# NCEES sample exam



## AJK (Mar 20, 2007)

I'm working the NCEES sample exam AM problems. I cannot figure out their solution for problem No. 110, which is to find the max. moment on a basement wall due to hydrostatic pressure.

My solution involved going to the CERM appendix 44.A, Case 10 - Simple beam with trangular load. The equation there for max. moment is M=0.0642wL^2, and I use 40 lb/ft for w and 8.5' for L. I get 185 ft-lb (per LF of wall), which is wrong.

Why can't this problem be solved this way? Thanks, Andrew


----------



## Chris_TX (Mar 21, 2007)

AJK said:


> I'm working the NCEES sample exam AM problems.
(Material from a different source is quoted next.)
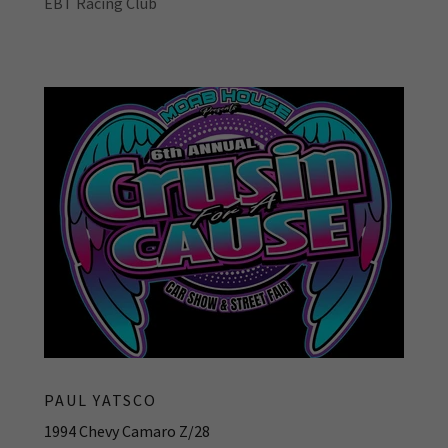
EBT Racing Club
PAUL YATSCO
1994 Chevy Camaro Z/28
I cannot figure out their solution for problem No. 110, which is to find the max. moment on a basement wall due to hydrostatic pressure.
> My solution involved going to the CERM appendix 44.A, Case 10 - Simple beam with trangular load. The equation there for max. moment is M=0.0642wL^2, and I use 40 lb/ft for w and 8.5' for L. I get 185 ft-lb (per LF of wall), which is wrong.
> 
> Why can't this problem be solved this way? Thanks, Andrew


Andrew,

Take a look at the problem again. It states the load is a fluid pressure of 40 pcf not 40 plf. This is where your hang-up may be. If you resolve it into a linearly distributed load and then plug into the equation it comes out to 1577 lb*ft/ft.

Chris


----------



## Cheese (Mar 21, 2007)

Andrew,

You are exactly correct in your approach.

The formula for a triangular distributed load (simply supported) can be found from appendix 44.a

You used w as the load per foot. w (for the equation mentioned above) is for the maximum load (which acts at the bottom end of the wall).

In this case w = 8.5 x 40 = 340

0.0642*340*8.5^2 = 1577ft-lb/ft

I'm really not sure yet where the equation on the solution page comes from.

Chris is essentially correct.

Cheese


----------



## AJK (Mar 23, 2007)

Now I see what I did wrong - it seems so obvious now.

Thanks for your help.


----------



## ferryg (Apr 11, 2007)

AJK said:


> Now I see what I did wrong - it seems so obvious now.
> Thanks for your help.


Be careful...these are the kinds of traps waiting for you. The exam is full of questions like that....don't be suprised on the exam if one of the answers is the incorrect one you got. When I was preparing the amount of simple mistakes I was making became very frustrating....eliminate the simple mistakes and you will pass.

Good luck.


----------